L’étoile de l’absence/4 - Le moment où Hadàssa devient Esther : deuil et début de résurrection
par Luigino Bruni
Publié dans Avvenire le 11/12/2022
« C'est Élisabeth, contre l'avis de tous ses proches qui voudraient appeler son fils par le nom de son père, qui intervient en disant : " Jean sera son nom " (Lc 1, 60). Donner à son fils le prénom de Zacharie aurait signifié le ramener sur un chemin déjà tracé, celui du ministère sacerdotal de son père, l'empêchant d'exprimer sa propre originalité. »
Alberto Mello, Le nom et le visage
Le concours de beauté pour choisir la favorite du roi enseigne des choses importantes sur le nom et les vocations, à travers le regard différent et particulier des femmes.
Toutes les vraies vocations sont merveilleuses. C'est l'expérience du sublime, lorsqu'un seul instant prend une valeur infinie, et suffit donc à lui seul à donner un sens à toute une existence.
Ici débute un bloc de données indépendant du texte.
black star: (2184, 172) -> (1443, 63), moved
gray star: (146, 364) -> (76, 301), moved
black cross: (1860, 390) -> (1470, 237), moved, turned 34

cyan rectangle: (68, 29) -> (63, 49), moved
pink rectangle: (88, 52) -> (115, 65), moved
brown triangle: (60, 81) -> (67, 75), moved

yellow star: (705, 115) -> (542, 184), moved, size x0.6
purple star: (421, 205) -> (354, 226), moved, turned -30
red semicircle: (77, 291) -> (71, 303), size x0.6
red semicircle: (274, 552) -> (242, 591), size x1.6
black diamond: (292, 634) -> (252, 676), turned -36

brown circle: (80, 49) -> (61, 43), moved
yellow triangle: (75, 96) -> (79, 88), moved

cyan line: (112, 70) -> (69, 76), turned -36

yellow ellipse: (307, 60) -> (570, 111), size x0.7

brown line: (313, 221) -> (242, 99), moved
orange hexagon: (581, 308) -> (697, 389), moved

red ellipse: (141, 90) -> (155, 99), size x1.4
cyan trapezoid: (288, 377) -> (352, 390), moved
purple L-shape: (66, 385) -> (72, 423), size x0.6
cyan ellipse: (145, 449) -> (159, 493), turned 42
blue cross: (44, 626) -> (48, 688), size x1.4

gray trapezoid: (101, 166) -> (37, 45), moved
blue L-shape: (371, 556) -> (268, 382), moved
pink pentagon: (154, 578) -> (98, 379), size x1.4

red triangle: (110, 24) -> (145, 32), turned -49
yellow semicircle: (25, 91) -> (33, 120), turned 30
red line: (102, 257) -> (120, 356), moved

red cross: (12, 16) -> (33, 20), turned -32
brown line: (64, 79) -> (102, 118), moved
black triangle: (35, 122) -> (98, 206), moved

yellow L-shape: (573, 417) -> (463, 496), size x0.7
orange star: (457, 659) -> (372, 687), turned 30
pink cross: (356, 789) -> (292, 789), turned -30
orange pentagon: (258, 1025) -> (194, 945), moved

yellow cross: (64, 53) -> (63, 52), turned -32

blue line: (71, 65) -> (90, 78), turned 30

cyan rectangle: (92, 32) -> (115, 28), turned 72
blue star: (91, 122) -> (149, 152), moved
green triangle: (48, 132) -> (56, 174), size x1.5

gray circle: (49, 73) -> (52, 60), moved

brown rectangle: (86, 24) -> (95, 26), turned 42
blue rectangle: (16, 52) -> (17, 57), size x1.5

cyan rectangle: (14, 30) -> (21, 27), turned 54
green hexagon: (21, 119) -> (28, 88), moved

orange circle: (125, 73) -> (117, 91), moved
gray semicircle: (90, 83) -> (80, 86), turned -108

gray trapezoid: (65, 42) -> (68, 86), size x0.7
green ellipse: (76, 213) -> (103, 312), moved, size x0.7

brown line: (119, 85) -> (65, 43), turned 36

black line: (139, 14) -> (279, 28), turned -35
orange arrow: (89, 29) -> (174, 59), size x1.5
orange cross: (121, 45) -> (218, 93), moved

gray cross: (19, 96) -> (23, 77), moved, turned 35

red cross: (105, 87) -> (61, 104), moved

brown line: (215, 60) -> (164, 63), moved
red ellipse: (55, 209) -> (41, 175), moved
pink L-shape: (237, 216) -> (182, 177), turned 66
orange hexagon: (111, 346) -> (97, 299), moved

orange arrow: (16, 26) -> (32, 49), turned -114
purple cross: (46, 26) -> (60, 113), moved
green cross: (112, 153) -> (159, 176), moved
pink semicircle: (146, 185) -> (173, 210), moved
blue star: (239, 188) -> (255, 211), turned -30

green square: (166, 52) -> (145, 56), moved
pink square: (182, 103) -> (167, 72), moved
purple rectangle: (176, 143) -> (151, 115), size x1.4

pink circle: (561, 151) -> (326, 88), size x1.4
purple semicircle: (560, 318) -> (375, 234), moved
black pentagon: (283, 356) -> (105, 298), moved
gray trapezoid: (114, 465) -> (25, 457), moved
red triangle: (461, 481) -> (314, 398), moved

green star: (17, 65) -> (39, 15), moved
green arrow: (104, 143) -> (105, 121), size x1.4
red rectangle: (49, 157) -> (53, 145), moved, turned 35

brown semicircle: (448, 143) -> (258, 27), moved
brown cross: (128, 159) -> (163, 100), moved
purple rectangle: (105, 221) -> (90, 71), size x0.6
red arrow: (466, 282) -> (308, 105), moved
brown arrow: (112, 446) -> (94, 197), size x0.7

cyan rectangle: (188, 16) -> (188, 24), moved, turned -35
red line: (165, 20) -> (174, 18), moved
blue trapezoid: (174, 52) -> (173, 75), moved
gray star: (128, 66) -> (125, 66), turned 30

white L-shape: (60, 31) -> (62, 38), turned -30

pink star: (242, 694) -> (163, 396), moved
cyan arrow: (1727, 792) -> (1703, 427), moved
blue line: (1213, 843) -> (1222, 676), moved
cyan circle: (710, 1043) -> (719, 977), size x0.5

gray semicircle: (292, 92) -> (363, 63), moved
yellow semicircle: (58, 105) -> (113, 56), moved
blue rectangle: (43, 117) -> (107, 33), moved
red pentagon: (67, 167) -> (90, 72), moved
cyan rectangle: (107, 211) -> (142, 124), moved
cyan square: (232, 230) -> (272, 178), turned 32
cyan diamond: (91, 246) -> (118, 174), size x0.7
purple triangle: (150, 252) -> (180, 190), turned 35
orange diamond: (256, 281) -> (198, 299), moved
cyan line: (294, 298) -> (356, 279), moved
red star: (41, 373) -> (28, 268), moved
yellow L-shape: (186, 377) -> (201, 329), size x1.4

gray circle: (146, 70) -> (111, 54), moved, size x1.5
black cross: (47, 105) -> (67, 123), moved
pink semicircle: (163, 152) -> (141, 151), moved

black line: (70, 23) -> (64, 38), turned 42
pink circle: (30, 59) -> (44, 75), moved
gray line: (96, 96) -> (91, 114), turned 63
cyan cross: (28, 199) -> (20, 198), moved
Il peut ainsi arriver qu'une personne n'ait entendu qu'une seule fois dans sa vie cette voix disparue après avoir prononcé notre nom ; mais cette seule rencontre a suffi pour poursuivre le vol jusqu'au dernier nid, au-delà du dernier horizon. Parfois, cependant, au cours d’une vocation, survient l’expérience d’un second appel. C'est celui qui se présente à l’âge adulte, lorsqu'un jour on découvre l'essence du premier appel et qu'on se lance dans un nouveau voyage, à la fois semblable et différent du premier. Un nouvel appel qui nous vient cette même voix bienveillante, non pas pour nous utiliser ou satisfaire nos propres besoins - pas même ceux de Dieu - mais seulement pour notre libre épanouissement. La Bible, cependant, nous dit que tous les seconds appels ne sont pas tous bons, tous ne sont pas des paroles de vie. Et nous le comprenons, car aujourd'hui encore, il y a des femmes et des hommes qui espèrent un second appel qui n'est pas salutaire. Comme l’appel de celui qui nous a fait un "cadeau" que nous avons accepté à tort, tout en sachant qu'un jour il nous rappellerait pour prétendre une réciprocité malsaine : et chaque fois que le téléphone sonne, voilà la même peur qui revient, et tue l'espoir.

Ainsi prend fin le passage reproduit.